Quality of life improvement rates were higher in those administered gefitinib compared with placebo, as measured by FACT‐L (improvement rates 55% versus 24%, P < 0.001), TOI (51% versus 21%, P < 0.001) and LCS (50% versus 22%, P < 0.001) in the INFORM study (Zhang 2012 INFORM). Gefitinib also increased the time‐to‐worsening of quality of life when compared with placebo (FACT‐L: 2.8 months versus 1.4 months, P = 0.019; TOI: 3.5 months versus 1.4 months P = 0.006; LCS: 2.8 months versus 1.4 months P = 0.028). The relationship between the change in quality of life score and prognosis was also analysed in the INFORM study. Patients with an improvement in quality of life had significantly longer progression‐free survival and overall survival when compared with those that had a stable or worsened quality of life (FACT‐L: 9.4 months versus 2.8 months versus 2.7 months, P < 0.001 and 25.4 months versus 19.9 months versus 14.4 months, P = 0.003, respectively).

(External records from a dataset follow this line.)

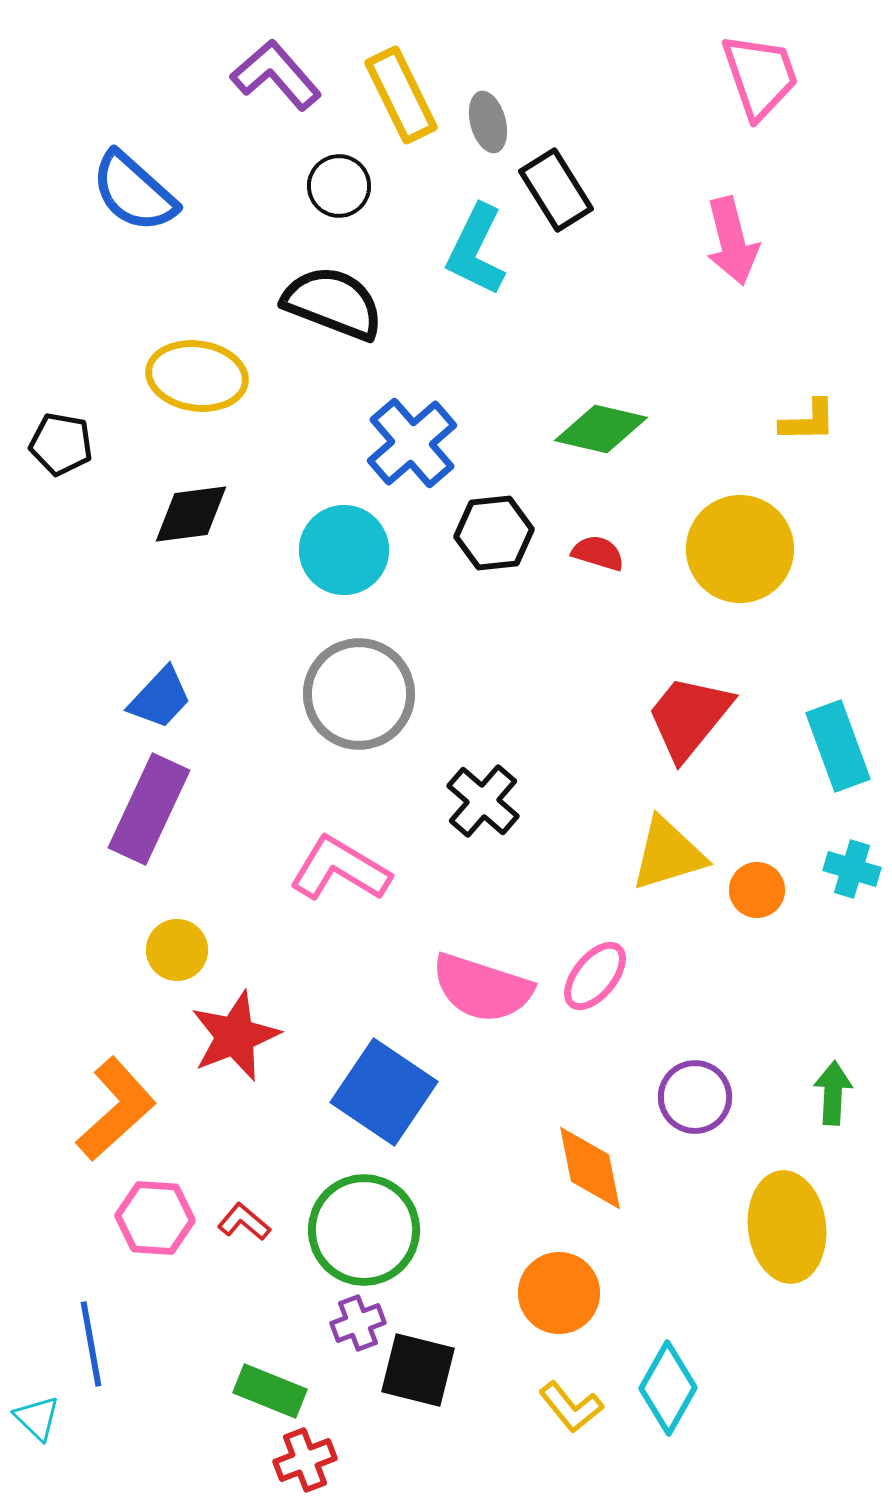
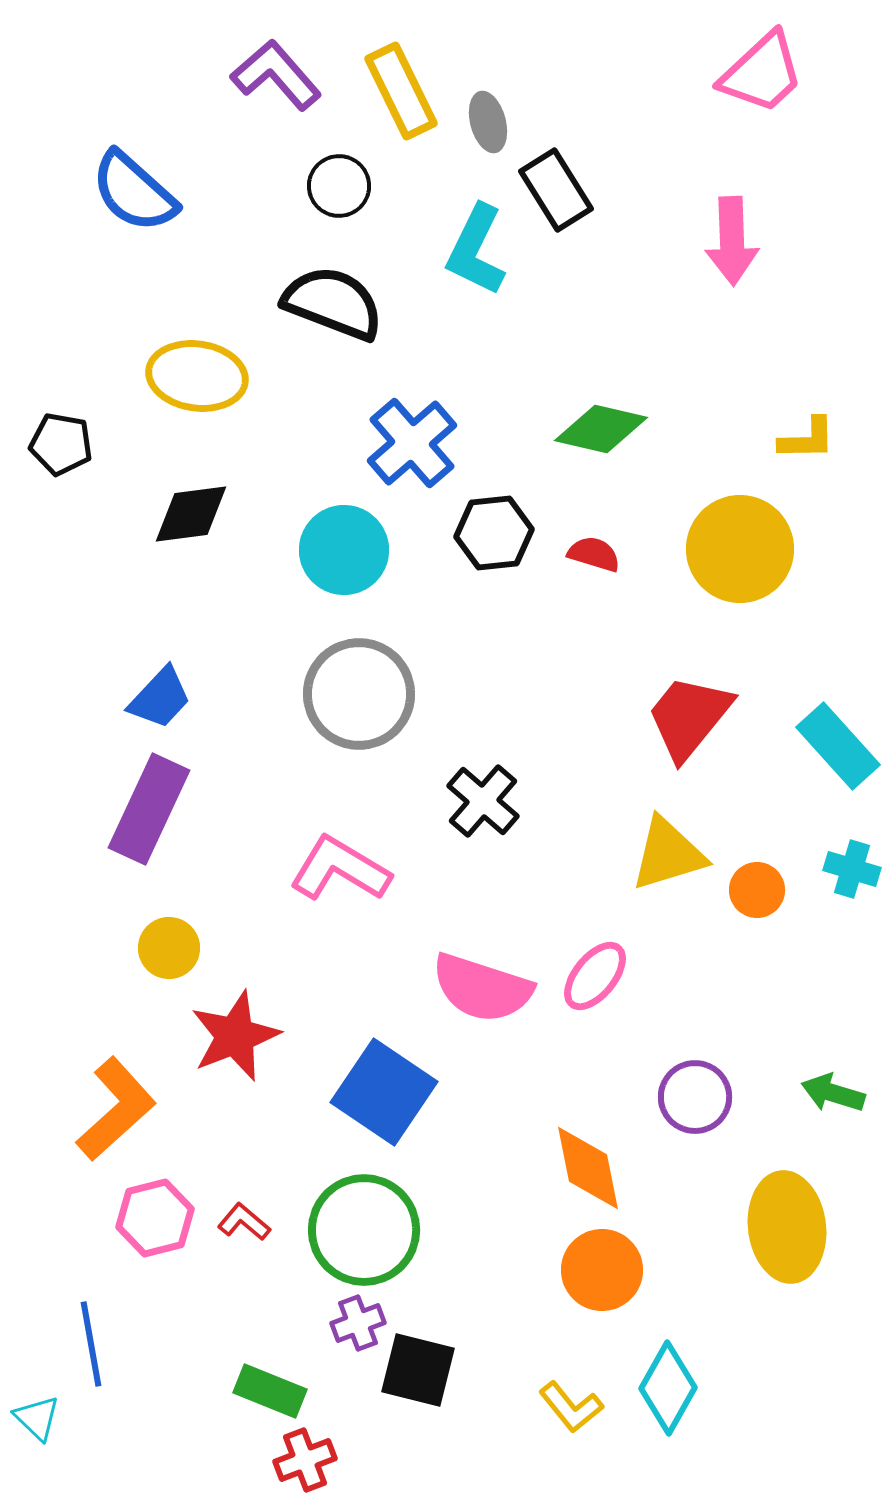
pink trapezoid at (760, 76): moved 2 px right, 3 px up; rotated 66 degrees clockwise
yellow rectangle at (401, 95): moved 4 px up
pink arrow at (732, 241): rotated 12 degrees clockwise
yellow L-shape at (808, 421): moved 1 px left, 18 px down
red semicircle at (598, 553): moved 4 px left, 1 px down
cyan rectangle at (838, 746): rotated 22 degrees counterclockwise
yellow circle at (177, 950): moved 8 px left, 2 px up
green arrow at (833, 1093): rotated 76 degrees counterclockwise
orange diamond at (590, 1168): moved 2 px left
pink hexagon at (155, 1218): rotated 18 degrees counterclockwise
orange circle at (559, 1293): moved 43 px right, 23 px up
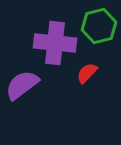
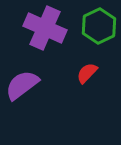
green hexagon: rotated 12 degrees counterclockwise
purple cross: moved 10 px left, 15 px up; rotated 18 degrees clockwise
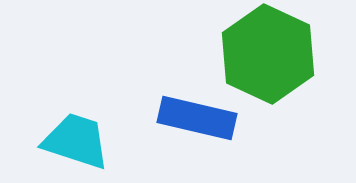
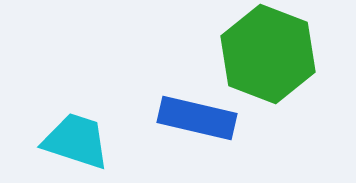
green hexagon: rotated 4 degrees counterclockwise
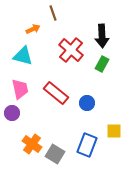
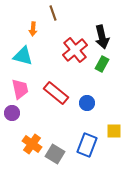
orange arrow: rotated 120 degrees clockwise
black arrow: moved 1 px down; rotated 10 degrees counterclockwise
red cross: moved 4 px right; rotated 10 degrees clockwise
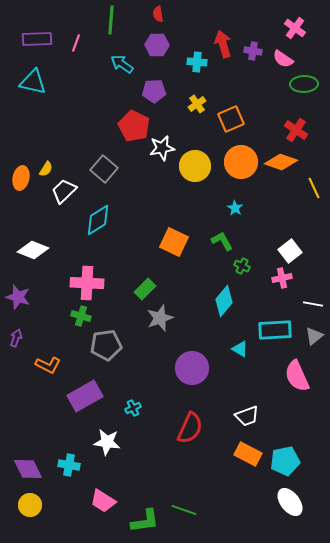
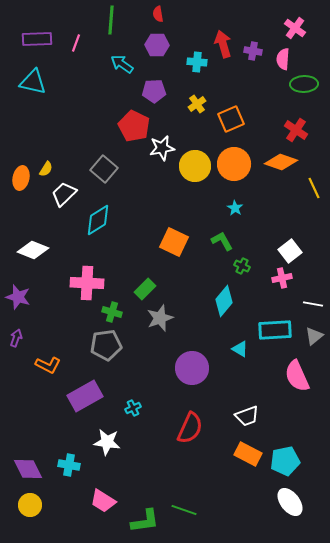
pink semicircle at (283, 59): rotated 60 degrees clockwise
orange circle at (241, 162): moved 7 px left, 2 px down
white trapezoid at (64, 191): moved 3 px down
green cross at (81, 316): moved 31 px right, 4 px up
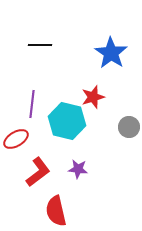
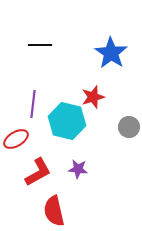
purple line: moved 1 px right
red L-shape: rotated 8 degrees clockwise
red semicircle: moved 2 px left
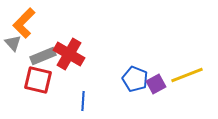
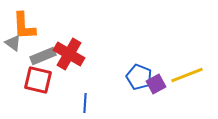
orange L-shape: moved 3 px down; rotated 48 degrees counterclockwise
gray triangle: rotated 12 degrees counterclockwise
blue pentagon: moved 4 px right, 2 px up
blue line: moved 2 px right, 2 px down
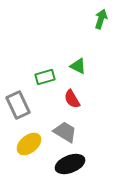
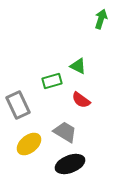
green rectangle: moved 7 px right, 4 px down
red semicircle: moved 9 px right, 1 px down; rotated 24 degrees counterclockwise
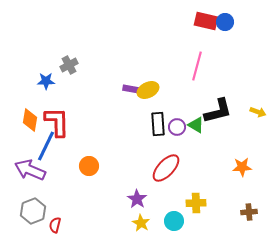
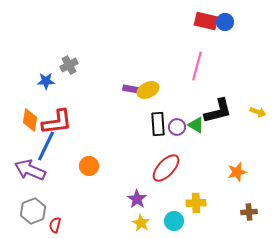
red L-shape: rotated 84 degrees clockwise
orange star: moved 5 px left, 5 px down; rotated 12 degrees counterclockwise
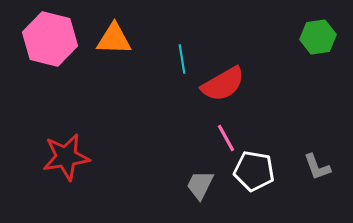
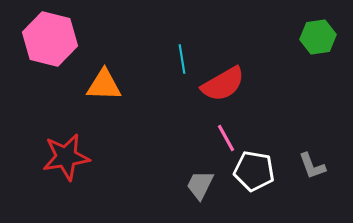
orange triangle: moved 10 px left, 46 px down
gray L-shape: moved 5 px left, 1 px up
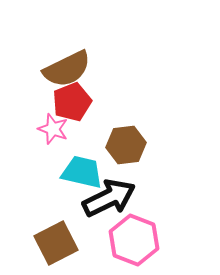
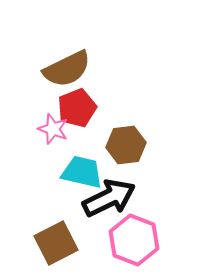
red pentagon: moved 5 px right, 6 px down
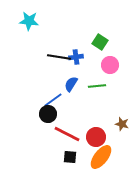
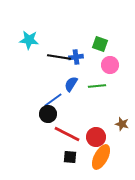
cyan star: moved 19 px down
green square: moved 2 px down; rotated 14 degrees counterclockwise
orange ellipse: rotated 10 degrees counterclockwise
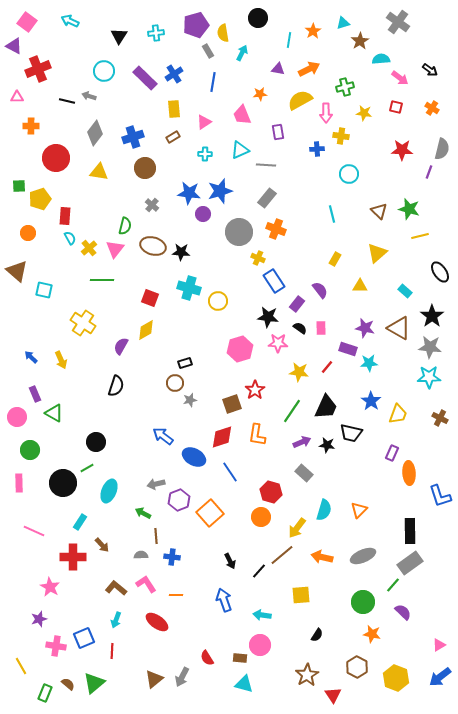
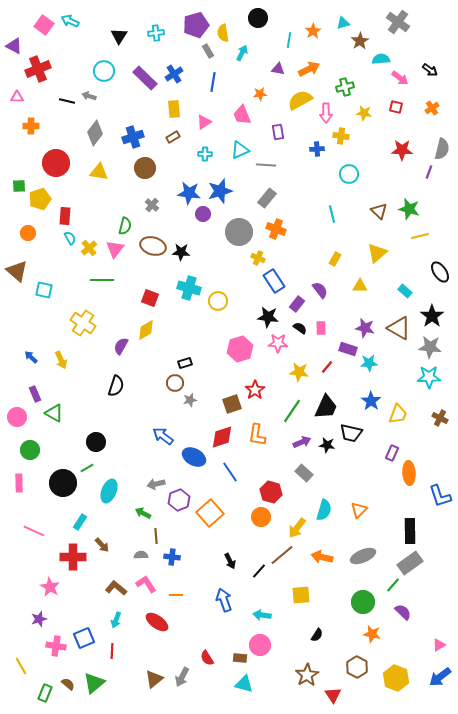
pink square at (27, 22): moved 17 px right, 3 px down
orange cross at (432, 108): rotated 24 degrees clockwise
red circle at (56, 158): moved 5 px down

Subgroup analysis: biomarker

See Analysis 3.1; Analysis 3.2.

Subgroup analysis of patients from the ISEL trial reported that the overall response rate was higher in patients with epidermal growth factor receptor (EGFR) mutations (37.5%; 6 of 16 patients) than those who were EGFR mutation negative (2.6%; 3 of 116 patients).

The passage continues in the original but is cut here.